Speech Entrainment Detection
Deep neural networks for detecting speech entrainment in conversational interactions
Overview
This project focuses on developing deep neural network architectures for automatically detecting speech entrainment phenomena in conversational interactions. Speech entrainment refers to the automatic and unconscious tendency for speakers to adapt their speech patterns to match those of their conversation partners. For example, a speaker of American English may unconsciously adjust their pronunciation to align with a British English speaker when he or she is traveling in the UK. This phenomenon is crucial for understanding social dynamics in communication, as it can influence perceptions of empathy, rapport, and social bonding.
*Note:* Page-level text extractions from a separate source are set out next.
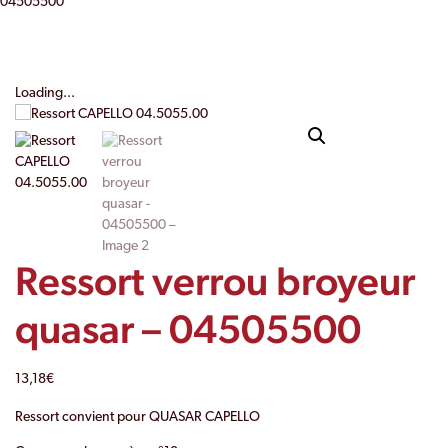
04505500
Loading...
Ressort verrou broyeur
quasar – 04505500
13,18
€
Ressort convient pour QUASAR CAPELLO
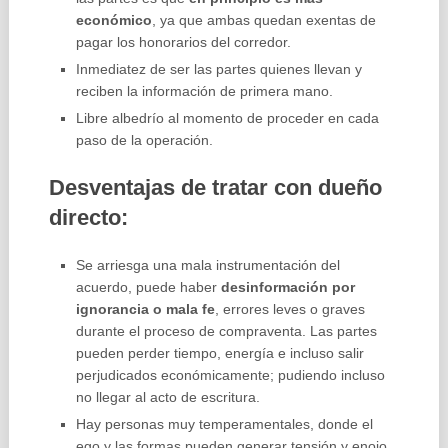
económico
, ya que ambas quedan exentas de
pagar los honorarios del corredor.
Inmediatez de ser las partes quienes llevan y
reciben la información de primera mano.
Libre albedrío al momento de proceder en cada
paso de la operación.
Desventajas de tratar con dueño
directo:
Se arriesga una mala instrumentación del
acuerdo, puede haber
desinformación por
ignorancia o mala fe
, errores leves o graves
durante el proceso de compraventa. Las partes
pueden perder tiempo, energía e incluso salir
perjudicados económicamente; pudiendo incluso
no llegar al acto de escritura.
Hay personas muy temperamentales, donde el
ego y las formas pueden generar tensión y enojo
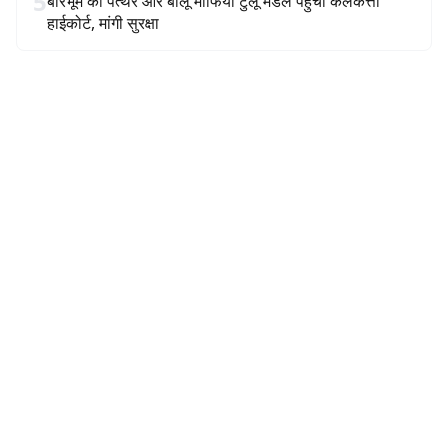
5
बीरभूम का पत्थर और बालू माफिया टुलू मंडल पहुंचा कलकत्ता
हाईकोर्ट, मांगी सुरक्षा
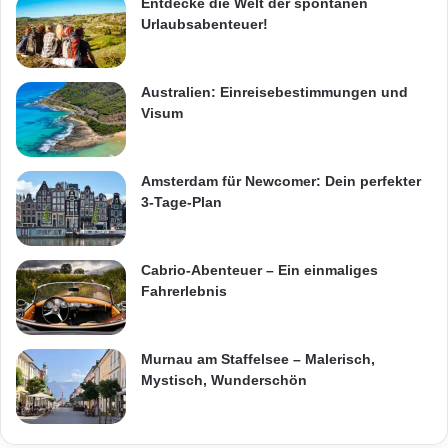
Entdecke die Welt der spontanen
Urlaubsabenteuer!
Australien: Einreisebestimmungen und
Visum
Amsterdam für Newcomer: Dein perfekter
3-Tage-Plan
Cabrio-Abenteuer – Ein einmaliges
Fahrerlebnis
Murnau am Staffelsee – Malerisch,
Mystisch, Wunderschön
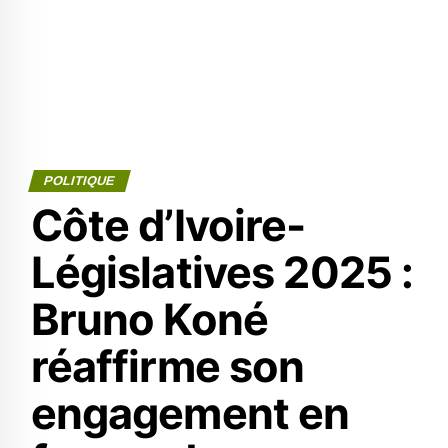
POLITIQUE
Côte d’Ivoire-
Législatives 2025 :
Bruno Koné
réaffirme son
engagement en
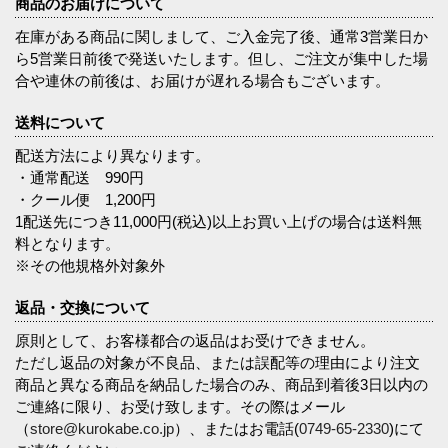
商品のお届けについて
在庫がある商品に関しまして、ご入金完了後、通常3営業日か
ら5営業日前後で発送いたします。但し、ご注文が集中した場
合や連休の前後は、お届けが遅れる場合もございます。
送料について
配送方法により異なります。
・通常配送 990円
・クール便 1,200円
1配送先につき11,000円(税込)以上お買い上げの場合は送料無
料となります。
※その他規格外対象外
返品・交換について
原則として、お客様都合の返品はお受けできません。
ただし返品の対象が不良品、または誤配等の理由により注文
商品と異なる商品を納品した場合のみ、商品到着後3日以内の
ご連絡に限り、お受け致します。その際はメール
（
store@kurokabe.co.jp
）、またはお電話(
0749-65-2330
)にて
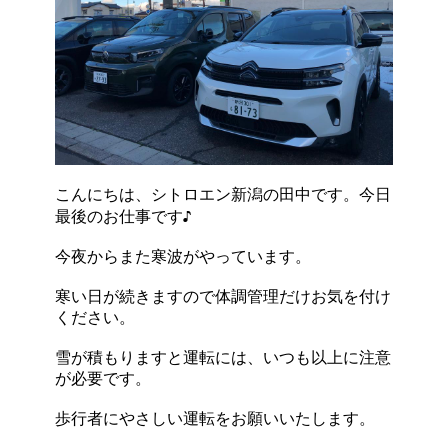
こんにちは、シトロエン新潟の田中です。今日
最後のお仕事です♪
今夜からまた寒波がやっています。
寒い日が続きますので体調管理だけお気を付け
ください。
雪が積もりますと運転には、いつも以上に注意
が必要です。
歩行者にやさしい運転をお願いいたします。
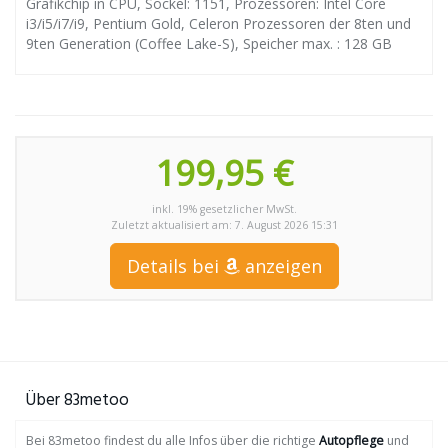
Grafikchip in CPU, Sockel: 1151, Prozessoren: Intel Core
i3/i5/i7/i9, Pentium Gold, Celeron Prozessoren der 8ten und
9ten Generation (Coffee Lake-S), Speicher max. : 128 GB
199,95 €
inkl. 19% gesetzlicher MwSt.
Zuletzt aktualisiert am: 7. August 2026 15:31
Details bei
anzeigen
Über 83metoo
Bei 83metoo findest du alle Infos über die richtige
Autopflege
und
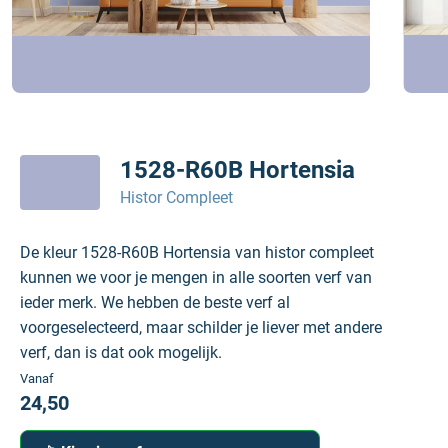
1528-R60B Hortensia
Histor Compleet
De kleur 1528-R60B Hortensia van histor compleet
kunnen we voor je mengen in alle soorten verf van
ieder merk. We hebben de beste verf al
voorgeselecteerd, maar schilder je liever met andere
verf, dan is dat ook mogelijk.
Vanaf
24,50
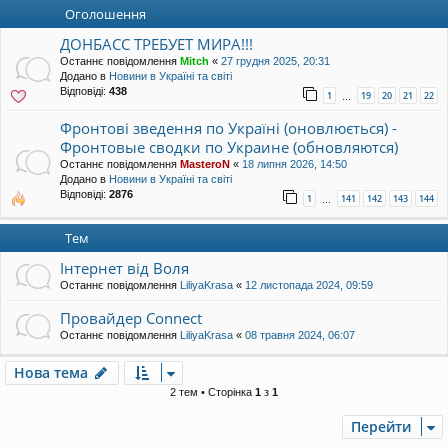
уп
Оголошення
ДОНБАСС ТРЕБУЕТ МИРА!!!
Останнє повідомлення
Mitch
«
27 грудня 2025, 20:31
Додано в
Новини в Україні та світі
Відповіді:
438
1
19
20
21
22
…
Фронтові зведення по Україні (оновлюється) -
Фронтовые сводки по Украине (обновляются)
Останнє повідомлення
MasteroN
«
18 липня 2026, 14:50
Додано в
Новини в Україні та світі
Відповіді:
2876
1
141
142
143
144
…
Тем
Інтернет від Воля
Останнє повідомлення
LiliyaKrasa
«
12 листопада 2024, 09:59
Провайдер Connect
Останнє повідомлення
LiliyaKrasa
«
08 травня 2024, 06:07
Нова тема
2 тем • Сторінка
1
з
1
Перейти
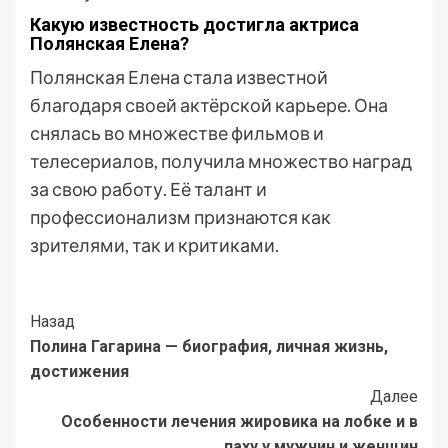
Какую известность достигла актриса
Полянская Елена?
Полянская Елена стала известной
благодаря своей актёрской карьере. Она
снялась во множестве фильмов и
телесериалов, получила множество наград
за свою работу. Её талант и
профессионализм признаются как
зрителями, так и критиками.
Post
Назад
Полина Гагарина — биография, личная жизнь,
Navigation
достижения
Далее
Особенности лечения жировика на лобке и в
паху у мужчин и женщин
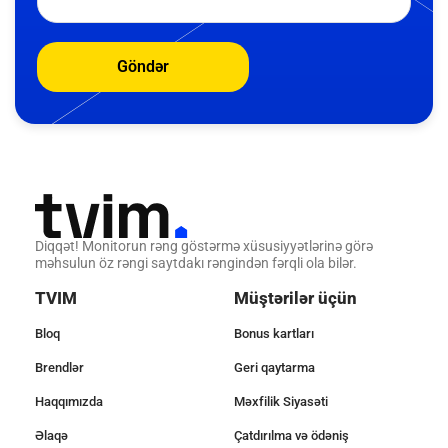
Göndər
Diqqət! Monitorun rəng göstərmə xüsusiyyətlərinə görə
məhsulun öz rəngi saytdakı rəngindən fərqli ola bilər.
TVIM
Müştərilər üçün
Bloq
Bonus kartları
Brendlər
Geri qaytarma
Haqqımızda
Məxfilik Siyasəti
Əlaqə
Çatdırılma və ödəniş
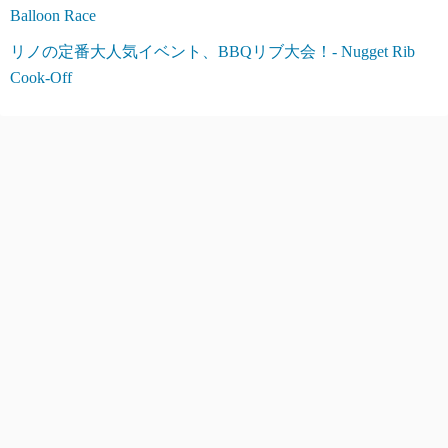
Balloon Race
リノの定番大人気イベント、BBQリブ大会！- Nugget Rib
Cook-Off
Speech entrainment is also termed phonetic convergence, iterative alignment, or speech accommodation. While speech entrainment has been studied in psychology and linguistics, the use of deep learning techniques to automatically detect and analyze this phenomenon is relatively novel. This project aims to bridge this gap by leveraging advanced neural network architectures to analyze speech data and identify patterns of entrainment.
Key Features
- Siamese Recurrent Neural Network (RNN): A specialized neural network architecture designed to measure phonetic convergence in speech.
- Text-Independent Model: The Siamese RNN is designed to be text-independent, allowing it to handle variability in speaker characteristics and linguistic backgrounds.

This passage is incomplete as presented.